- _The task_: An exact copy of the entries below is needed, with every picture left out.
*** Begin section ***
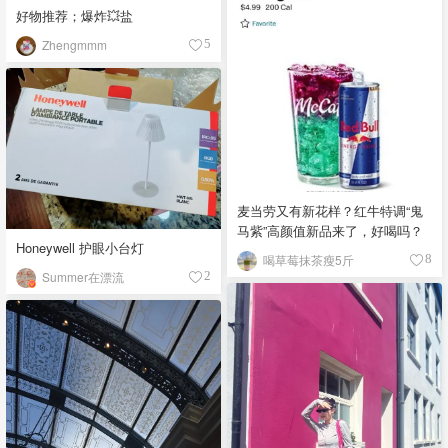
好物推荐；爆炸💥盐
Zhengmmm
5
麦当劳又有新花样？红牛特调“鬼
马紫”高颜值新品来了，好喝吗？
Honeywell 护眼小台灯
喝草莓抹茶瘦5斤
8
Summer在漂流
2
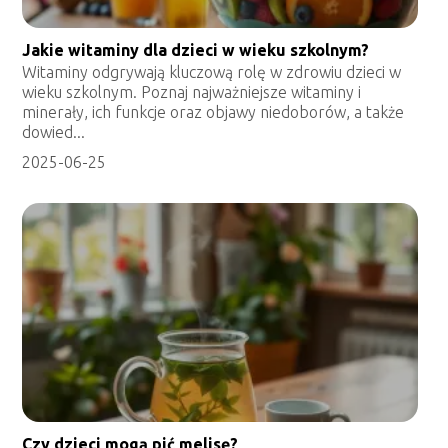
Jakie witaminy dla dzieci w wieku szkolnym?
Witaminy odgrywają kluczową rolę w zdrowiu dzieci w
wieku szkolnym. Poznaj najważniejsze witaminy i
minerały, ich funkcje oraz objawy niedoborów, a także
dowied...
2025-06-25
Czy dzieci mogą pić melisę?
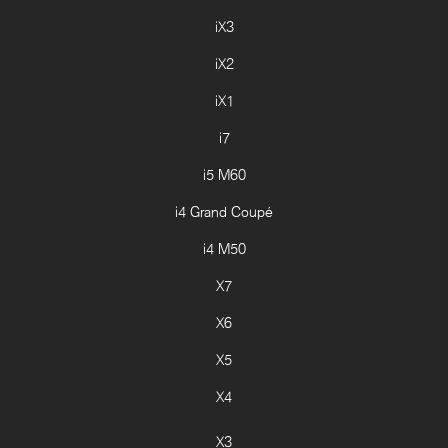
iX3
iX2
iX1
i7
i5 M60
i4 Grand Coupé
i4 M50
X7
X6
X5
X4
X3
*** End section ***
- _Result_:
好物推荐；爆炸💥盐
Zhengmmm
5
麦当劳又有新花样？红牛特调“鬼
马紫”高颜值新品来了，好喝吗？
Honeywell 护眼小台灯
喝草莓抹茶瘦5斤
8
Summer在漂流
2
Jakie witaminy dla dzieci w wieku szkolnym?
Witaminy odgrywają kluczową rolę w zdrowiu dzieci w
wieku szkolnym. Poznaj najważniejsze witaminy i
minerały, ich funkcje oraz objawy niedoborów, a także
dowied...
2025-06-25
Czy dzieci mogą pić melisę?
iX3
iX2
iX1
i7
i5 M60
i4 Grand Coupé
i4 M50
X7
X6
X5
X4
X3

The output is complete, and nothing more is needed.